===== Provided information
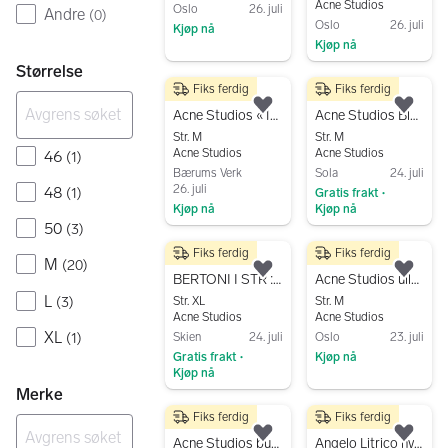
Acne Studios
Oslo
26. juli
Andre
(
0
)
Oslo
26. juli
Kjøp nå
Kjøp nå
Gå til annonsen
Gå til annonsen
Størrelse
Fiks ferdig
Fiks ferdig
3 495 kr
400 kr
Legg til som favoritt.
Legg
Acne Studios «1978» Jeans
Acne Studios Blå Konst Stockholm W 34 L 34, PASSER M og L
Str. M
Str. M
Acne Studios
Acne Studios
46
(
1
)
Bærums Verk
Sola
24. juli
26. juli
48
(
1
)
Gratis frakt
•
Kjøp nå
Kjøp nå
50
(
3
)
Gå til annonsen
Gå til annonsen
Fiks ferdig
Fiks ferdig
100 kr
1 250 kr
M
(
20
)
Legg til som favoritt.
Legg
BERTONI I STR : 36
Acne Studios ullbukse M grå
L
(
3
)
Str. XL
Str. M
Acne Studios
Acne Studios
XL
(
1
)
Skien
24. juli
Oslo
23. juli
Gratis frakt
Kjøp nå
•
Kjøp nå
Gå til annonsen
Merke
Gå til annonsen
Fiks ferdig
Fiks ferdig
1 200 kr
75 kr
Legg til som favoritt.
Legg
Acne Studios bukse M flared
Angelo Litrico hvite shorts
==========
● **Problem to work on**
In the copy, keep every line of the data above exactly and drop each picture.

● **Written answer**
Acne Studios
Oslo
26. juli
Andre
(
0
)
Oslo
26. juli
Kjøp nå
Kjøp nå
Gå til annonsen
Gå til annonsen
Størrelse
Fiks ferdig
Fiks ferdig
3 495 kr
400 kr
Legg til som favoritt.
Legg
Acne Studios «1978» Jeans
Acne Studios Blå Konst Stockholm W 34 L 34, PASSER M og L
Str. M
Str. M
Acne Studios
Acne Studios
46
(
1
)
Bærums Verk
Sola
24. juli
26. juli
48
(
1
)
Gratis frakt
•
Kjøp nå
Kjøp nå
50
(
3
)
Gå til annonsen
Gå til annonsen
Fiks ferdig
Fiks ferdig
100 kr
1 250 kr
M
(
20
)
Legg til som favoritt.
Legg
BERTONI I STR : 36
Acne Studios ullbukse M grå
L
(
3
)
Str. XL
Str. M
Acne Studios
Acne Studios
XL
(
1
)
Skien
24. juli
Oslo
23. juli
Gratis frakt
Kjøp nå
•
Kjøp nå
Gå til annonsen
Merke
Gå til annonsen
Fiks ferdig
Fiks ferdig
1 200 kr
75 kr
Legg til som favoritt.
Legg
Acne Studios bukse M flared
Angelo Litrico hvite shorts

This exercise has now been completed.